Built 1992-onward in Los Angeles by RoTo Architects, Carlson-Reges House is an inimitable masterpiece.
Its architect Michael Rotondi describes the building as if various parts piled on top each other like children construct their building piece by piece, one component supporting the other one, until the whole structure holds together. He also adds, in that building process, the form of the piece is the end result of more important goal, the idea of having the structure stand up.
In the case of Carlson-Reges House, the resultant form is quite poetic. The architect, in my reading, while choreographing the construction, holds onto ever changing concept of spatial relativities. Sometimes thought out before hand sometimes spontaneous, these are series of intellectual and material strategies.
My first inclination to call the building is “story within a story.” A good way to describe the new components inserted within an old concrete shell. However, this is not a nesting concept, as the story within freely moves in and out of the structure. This is one of the foremost spatio-structural experiences of this building where the user moves into the whole, while transiting this highly artistic amalgamation.
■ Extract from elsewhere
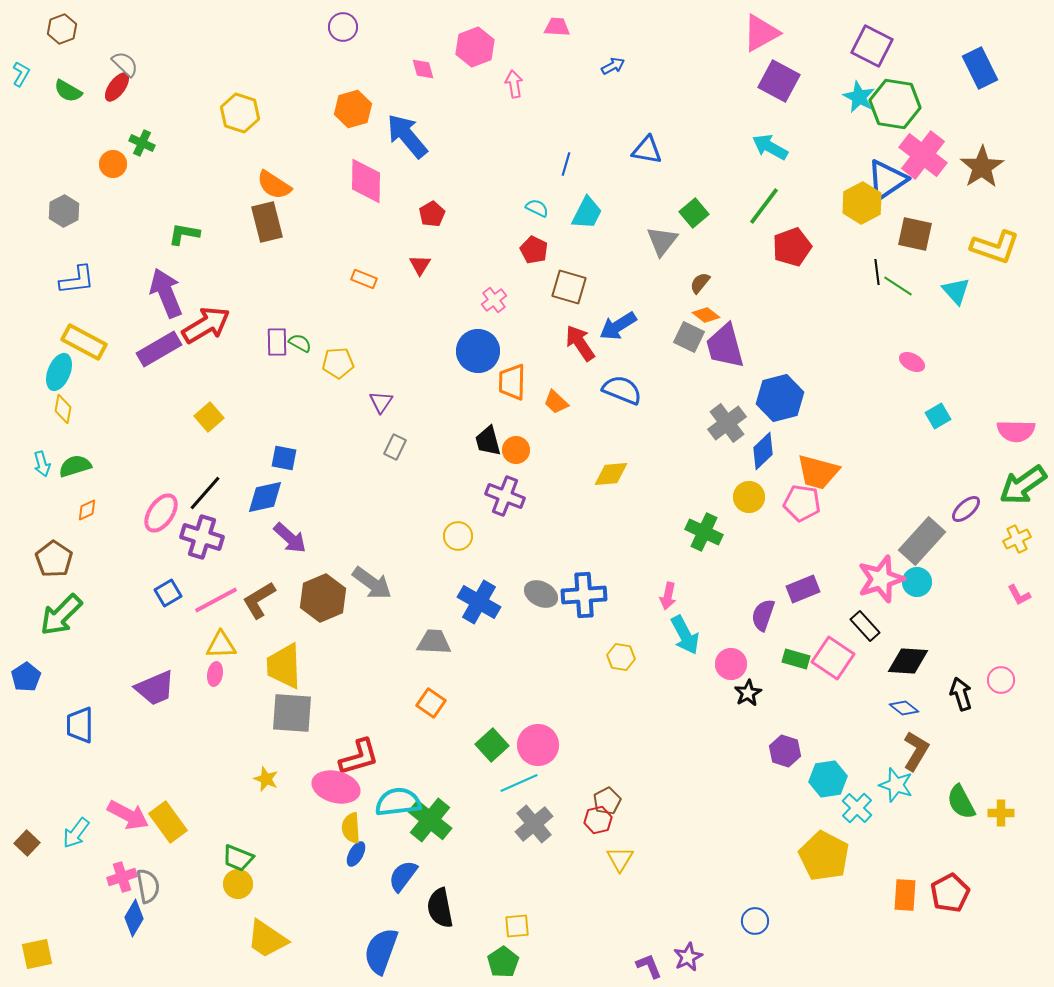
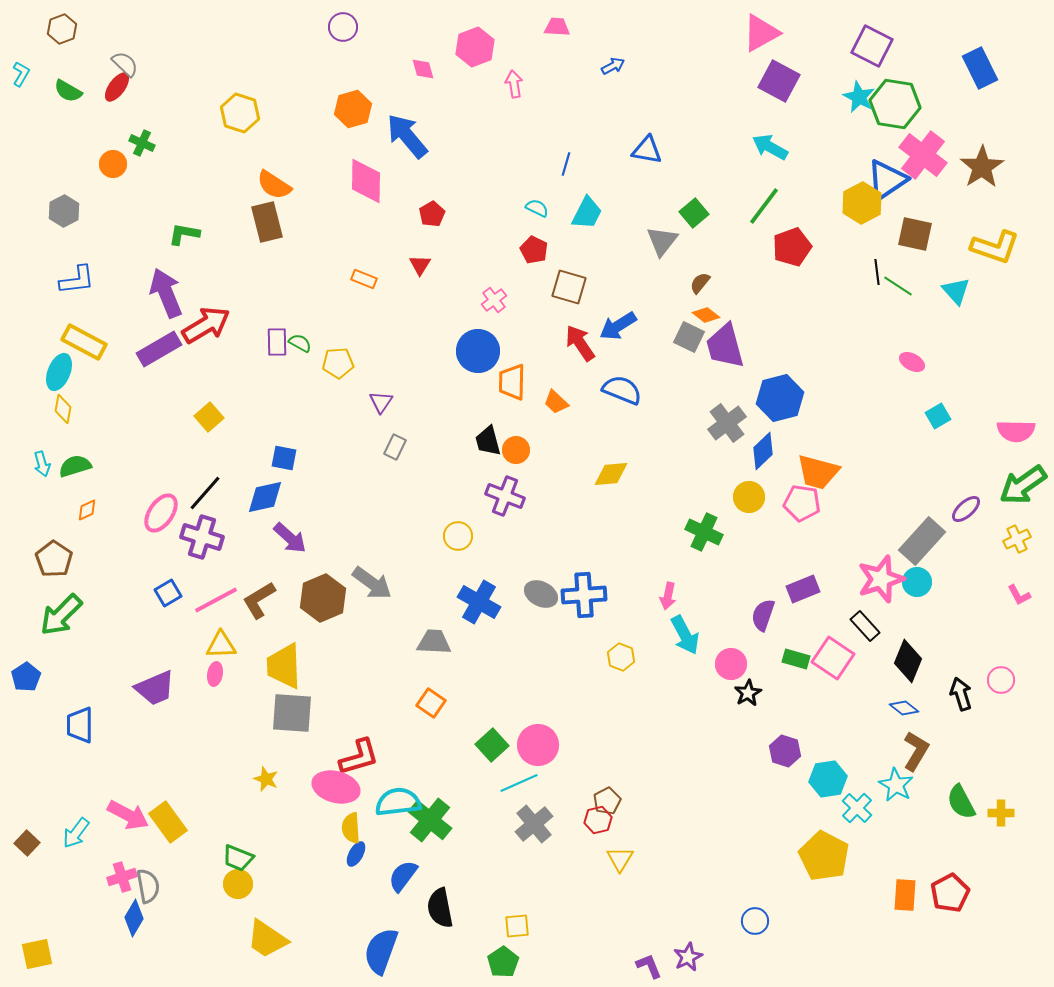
yellow hexagon at (621, 657): rotated 12 degrees clockwise
black diamond at (908, 661): rotated 72 degrees counterclockwise
cyan star at (896, 785): rotated 12 degrees clockwise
The old and new are opposed and balanced in the same time, holding together, ends becoming beginnings, beginnings feeling like they were always there.
Another aspect of the building is felt rather than read.
In this jungle of heavy industrial steel, cut up liquid storage tanks turned into swimming pool and other invented programs and functions. The scrapped metal and other recycled materials whose industrial past lives are still apparent, the house has the meditative experience one usually associates with naked nature.
Carlson-Reges House has grown out of logistics.
The house is located next to railroad tracts in the periphery of downtown LA's industrial section, inside the artist commune known as the Brewery and across the UPS distribution center, on a cul-de-sac. Within the area where the keys to LA's next big urban development potentials are located.
It sits there, talking through a visually direct line with the image of the city, downtown skyline. Perhaps telling that the buildings aren't passive and compliant but given the chance, like the Brewery, they would participate in the repurposing our city's fabric as well as their own rebirth.
* All the photos are by Orhan Ayyüce
6 Comments
i had the opportunity to visit this house with mr rotondi in 2003. stunning - and completely unique. there really could never be anything else like it.
and the brewery is a magic little 'neighborhood'.
Series of case study drawings of the house by Celine Juan, a recent Woodbury University graduate.
"The pool in the house serves as a datum tying the individual drawings together. Furthermore, colors are used to delineate the different types of drawing: the red represents a section while the black shows a plan corresponding to the section. Both drawings are correlated by the pool in section and the pool in plan."
(5of5)
Is there any way to visit this gem today?
I think the house is open to public during Brewery art walk once a year. I would also check with RoTo Architects if they can be help in seeing the house. Their office is just around the corner. Also, the gallery space is available for art and architecture related events. It really is a gem in person. Among countless residential work in LA, very few moves you.. This one does.
I thought the visit was part of the matriculation ceremony at SCI-Arc?
Graduation gets you a visit to the Kappe house.
a beautiful feat of sculpture, but I have to wonder deep down--is it really meant to exist and function as a house? it seems like any kind of action representing "dwelling" suggests that it would be a foreign, pointless endeavor in a space like this, especially with the forms and the finishes. how exactly does one feel at home amongst large, rigid geometric objects made of raw steel and concrete? is there too much "contradiction in the complexity" for this to be a true house? or were these a result of very specific requirements from the client / homeowner?